Saturday, 26 January 2013

Carnation Day - the Ulster connection

Eddie McIlwaine's page in the Belfast Telegraph is something I look forward to reading and today he highlighted something I had not heard of before, Carnation Day, 29 January.
 
The carnation was the favourite flower of William McKinley, the 25th president of the United States of America, and he always wore one on his lapel.
 
McKinley was born in Niles, Ohio, on 29 January 1843 and died on 14 September 1901 after being shot by an anarchist assassin.
 
After his death Lewis G Reynolds of Dayton, Ohio, wrote to the New York Herald Tribune suggesting that on McKinley's birthday each person wear a carnation in his memory.  The idea was adopted and Carnation Day was first observed in the United States of America on 29 January 1903.
 
The Ulster connection is of course that President William McKinley was a Scotch-Irish American with Ulster-Scots ancestry.  His first Ulster forebear was James McKinley, who came from Perthshire in Scotland.  In 1690 he fought for the Protestant cause under King William III, Prince of Orange, earning the nickname 'James the Trooper'.  Afterwards he settled at Conagher, near Ballymoney, in county Antrim.  In 1743 James McKinley emigrated from Ulster to America and his son David, born around 1730, fought in the Revolutionary War.  This David McKinley was the great-grandfather of the future president. 

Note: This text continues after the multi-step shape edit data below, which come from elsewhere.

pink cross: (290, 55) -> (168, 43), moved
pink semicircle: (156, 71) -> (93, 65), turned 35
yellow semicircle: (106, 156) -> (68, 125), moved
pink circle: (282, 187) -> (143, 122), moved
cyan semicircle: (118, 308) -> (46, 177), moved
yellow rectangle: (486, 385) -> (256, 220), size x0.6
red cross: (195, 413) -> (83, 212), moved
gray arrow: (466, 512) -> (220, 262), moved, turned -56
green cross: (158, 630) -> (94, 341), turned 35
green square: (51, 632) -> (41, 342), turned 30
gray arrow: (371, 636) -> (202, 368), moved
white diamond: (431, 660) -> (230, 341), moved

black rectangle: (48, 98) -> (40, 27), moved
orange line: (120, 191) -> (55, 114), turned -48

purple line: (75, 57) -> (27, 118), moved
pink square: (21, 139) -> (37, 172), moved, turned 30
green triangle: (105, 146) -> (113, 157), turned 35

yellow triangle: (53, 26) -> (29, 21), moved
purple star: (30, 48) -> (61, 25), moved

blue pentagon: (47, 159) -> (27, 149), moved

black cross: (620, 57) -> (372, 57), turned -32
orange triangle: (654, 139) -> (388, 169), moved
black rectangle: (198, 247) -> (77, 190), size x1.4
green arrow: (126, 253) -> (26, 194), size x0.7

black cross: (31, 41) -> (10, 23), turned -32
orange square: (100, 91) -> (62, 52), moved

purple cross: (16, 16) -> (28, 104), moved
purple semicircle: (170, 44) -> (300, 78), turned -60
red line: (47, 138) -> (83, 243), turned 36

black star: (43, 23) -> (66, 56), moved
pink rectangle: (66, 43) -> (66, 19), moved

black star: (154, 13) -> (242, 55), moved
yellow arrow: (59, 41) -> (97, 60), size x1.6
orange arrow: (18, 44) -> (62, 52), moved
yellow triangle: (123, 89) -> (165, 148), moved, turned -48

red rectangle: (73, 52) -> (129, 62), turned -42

During the Civil War William McKinley served under Colonel Rutherford B Hayes, who was later to become president, and he was a a major in the 23rd Ohio Volunteer Infantry.  Hayes made McKinley his aide-de-camp and subsequently encouraged his political career.  McKinley was elected to the United States Congress in 1877 and served for fourteen years to 1891.  He continued to build his political base as governor of Ohio, from 1892 to 1896, in addition to serving the Republican Party nationally.

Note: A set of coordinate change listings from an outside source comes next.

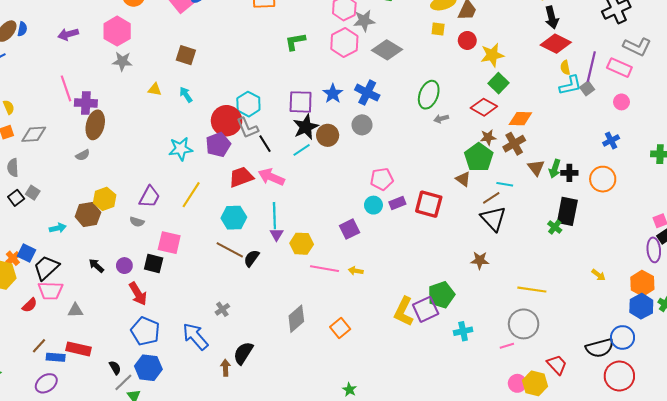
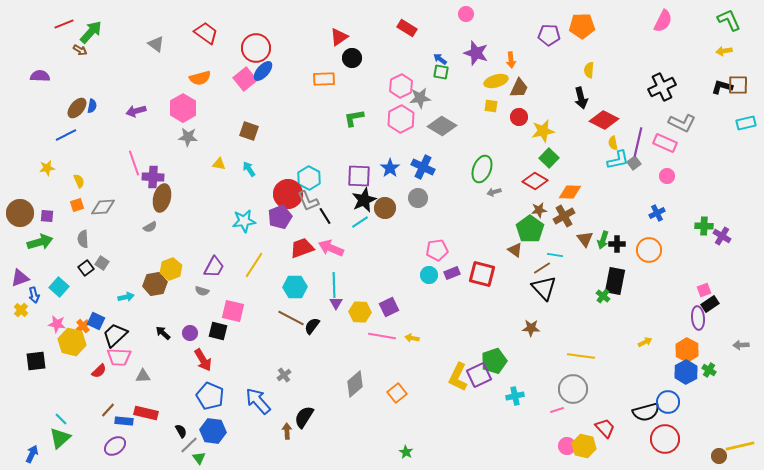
black arrow: (552, 18) -> (581, 98), moved
purple square: (349, 229) -> (389, 307), moved
yellow arrow: (599, 275) -> (645, 342), turned -64

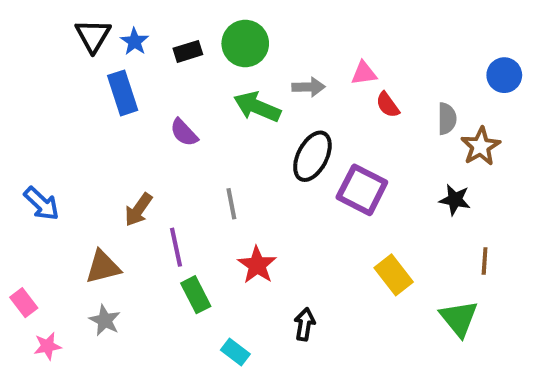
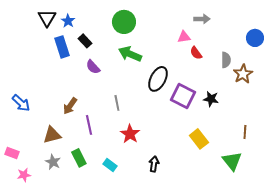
black rectangle: (188, 51) -> (85, 41), moved, turned 64
gray arrow: (309, 87) -> (202, 19), moved
black star: (455, 200) -> (211, 99), moved
green rectangle: (196, 295) -> (79, 158), moved
pink rectangle: (24, 303) -> (12, 153), turned -32
cyan rectangle: (235, 352) -> (110, 165), moved

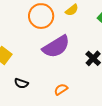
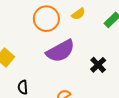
black semicircle: (21, 83) -> (23, 87), turned 64

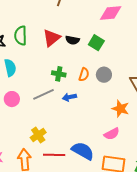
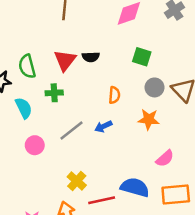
green square: (96, 43) -> (142, 57), moved
green cross: (59, 74) -> (54, 93), moved
gray circle: (104, 75) -> (155, 87), moved
orange star: (120, 109) -> (149, 119), moved

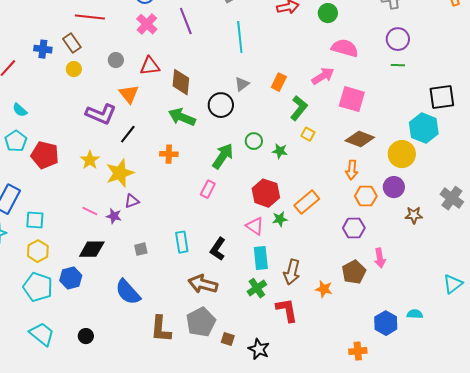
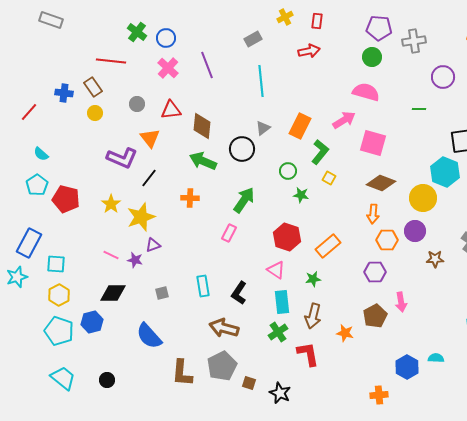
green circle: (328, 13) -> (372, 57), moved
purple circle: (398, 39) -> (443, 77), moved
orange rectangle: (279, 82) -> (300, 126), size x1.4
green circle: (254, 141) -> (288, 171), moved
green star: (280, 219) -> (313, 279), moved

McKinley was elected president in the election of 1896 and served from 1897 to 1901.  The greatest event in his presidency was the intervention of the United States to secure Cuba's independence from Spain.  He was returned to office for a second term but he was shot by an assassin at Buffalo on 6 September 1901 and died on 14 September.

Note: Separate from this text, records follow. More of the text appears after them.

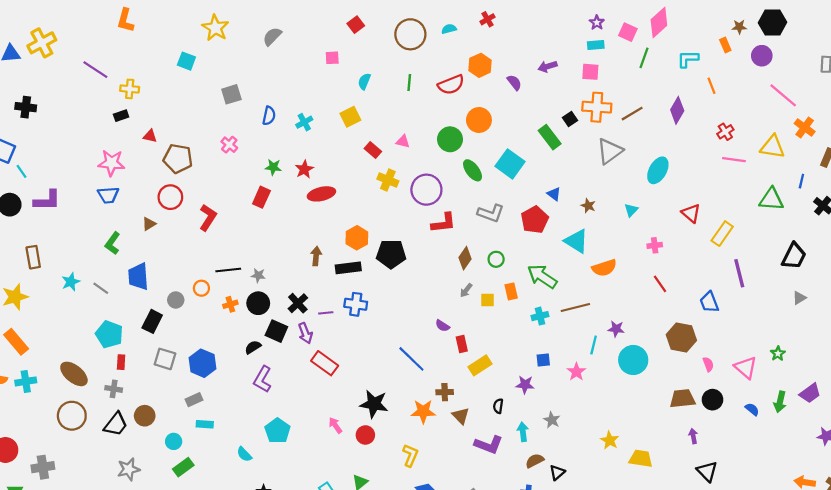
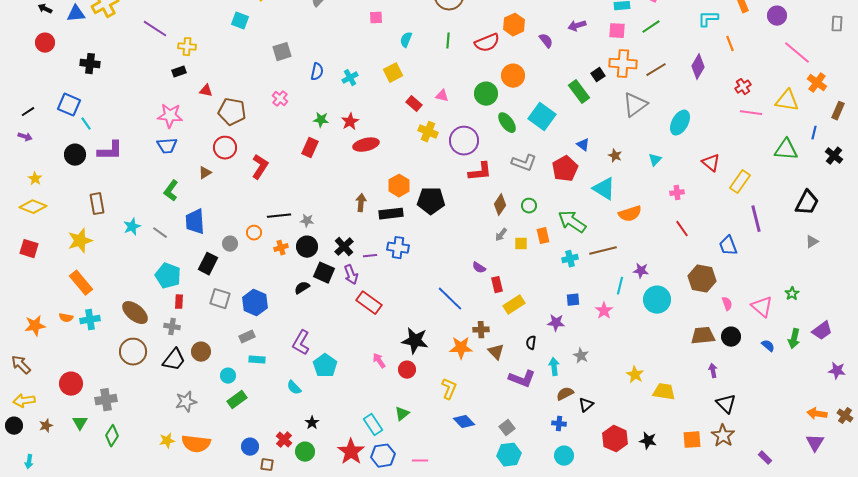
green line: (644, 58) -> (651, 27), moved, turned 36
purple L-shape: (263, 379) -> (301, 343), moved

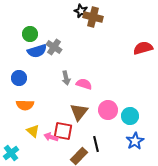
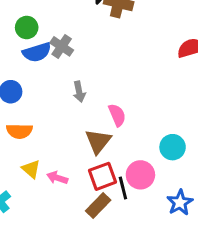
pink semicircle: (84, 84) -> (117, 115), moved, turned 49
pink circle: (108, 110) -> (140, 175), moved
red square: (63, 131) -> (103, 176), moved, turned -30
blue star: (135, 141) -> (180, 203), moved

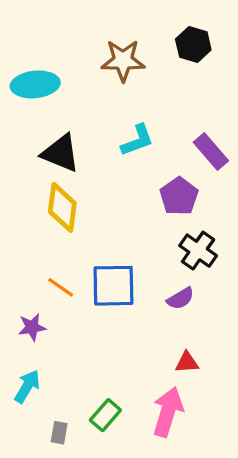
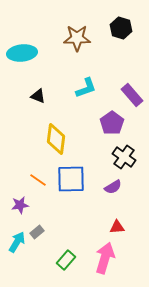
black triangle: (61, 153) -> (38, 96), size x0.6
yellow diamond: (62, 207) -> (56, 139), moved
gray rectangle: (59, 433) -> (37, 232), moved, turned 40

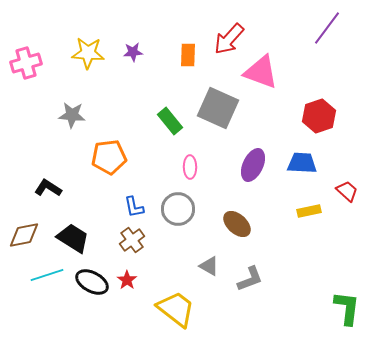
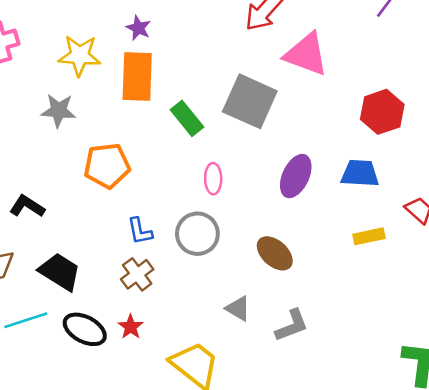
purple star: (133, 52) -> (138, 28), turned 30
yellow star: (88, 53) -> (80, 55), moved
orange rectangle: (188, 55) -> (137, 76), moved, size x1.6

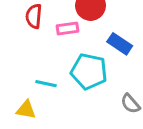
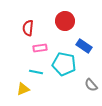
pink rectangle: (67, 28) -> (40, 48), moved
yellow triangle: (26, 110) -> (23, 89), turned -32

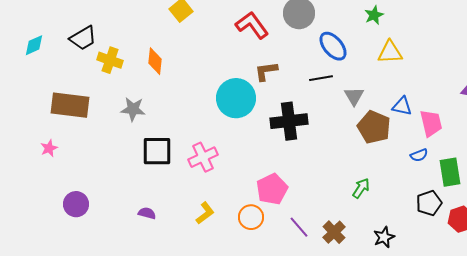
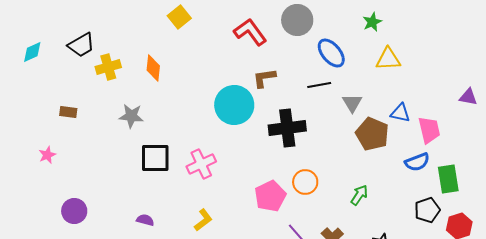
yellow cross: (110, 60) -> (108, 67), turned -35
brown rectangle: (70, 105) -> (68, 112), size x0.5
blue semicircle: (419, 155) -> (417, 162), size x1.4
orange circle: (251, 217) -> (305, 182), moved

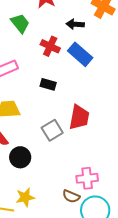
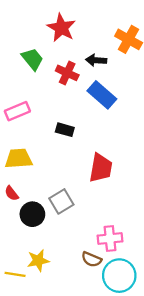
red cross: (50, 46) -> (67, 73), moved
gray square: (52, 130) -> (61, 201), moved

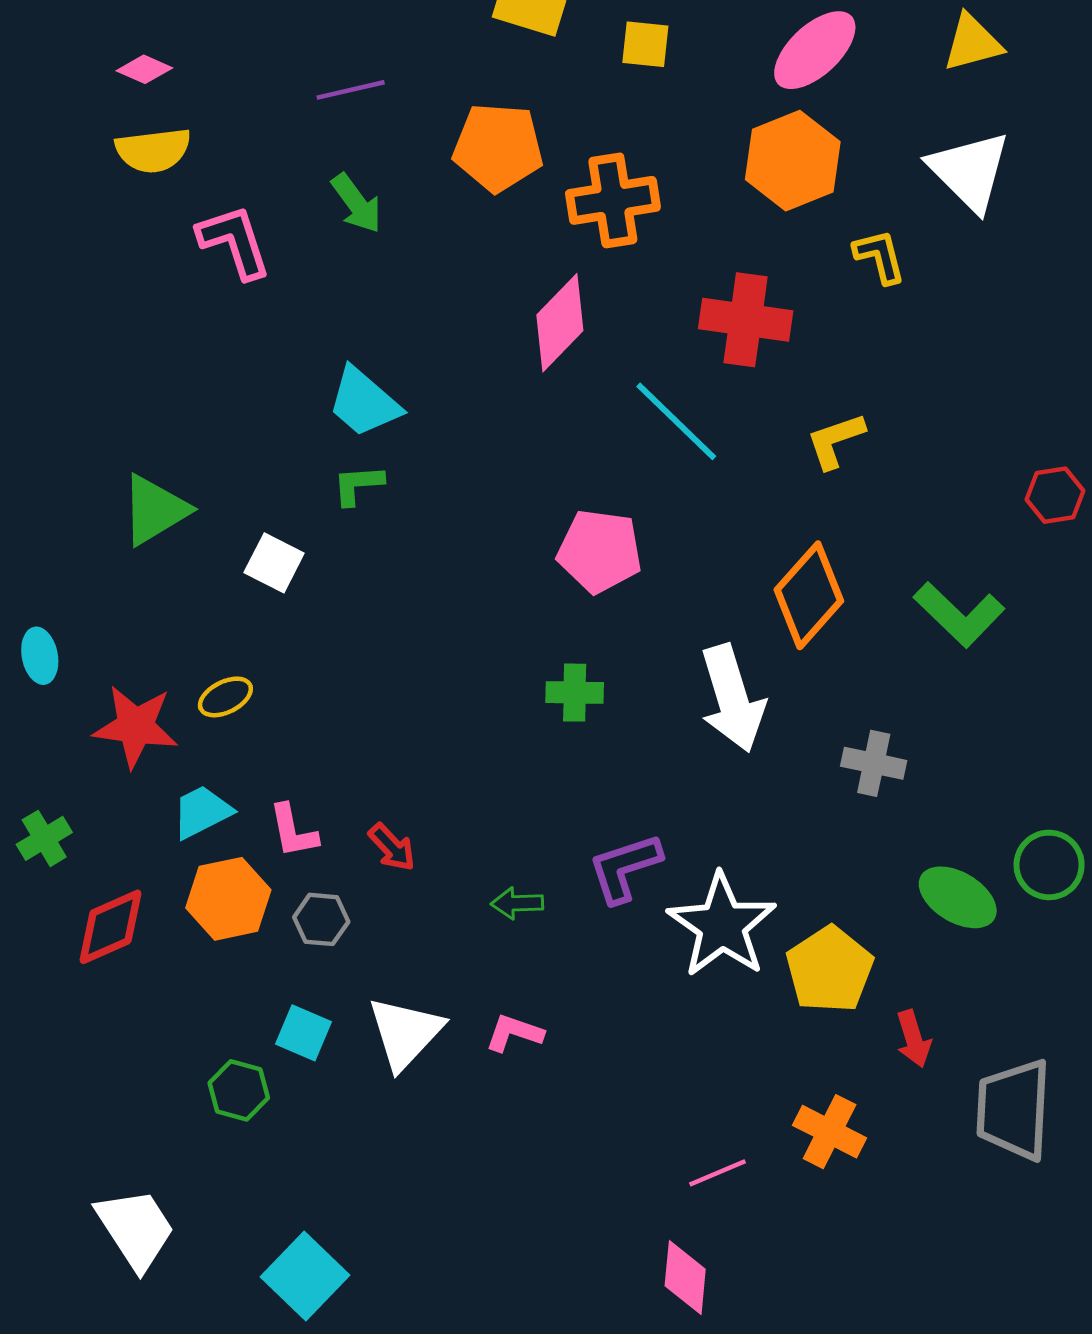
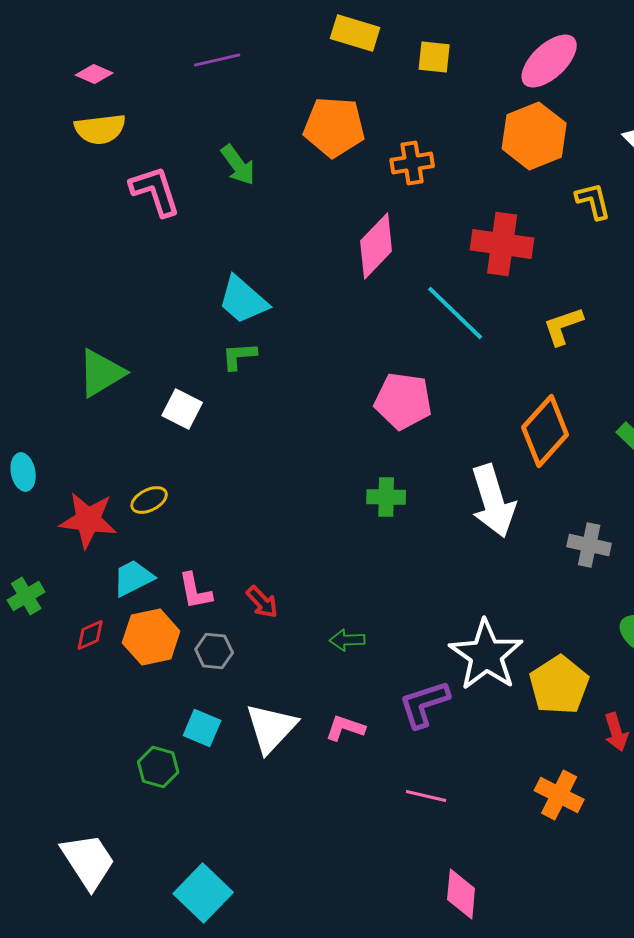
purple line: (351, 90) -> (217, 60), moved
orange cross: (613, 200) -> (412, 163), size x0.7
purple L-shape: (625, 868) -> (424, 704), moved
red diamond: (111, 927) -> (90, 635), moved, size x0.6
pink line: (718, 1173) -> (426, 796), moved, turned 36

President McKinley ewas a member of the Scotch-Irish Society of America and in 1893 he welcomed the 5th Scotch-Irish Congress to Springfield, Ohio.  Also that year he attended the Columbian World's Fair in Chicago and told the members of the McKinlay clan, 'Your ancestors of the McKinlay clan came to this country directly from Scotland, while mine came from the North of Ireland, but we are probably of the same original covenanter stock.'    In 1897 F A Claypool published a book entitled The Scotch Ancestors of William McKinley.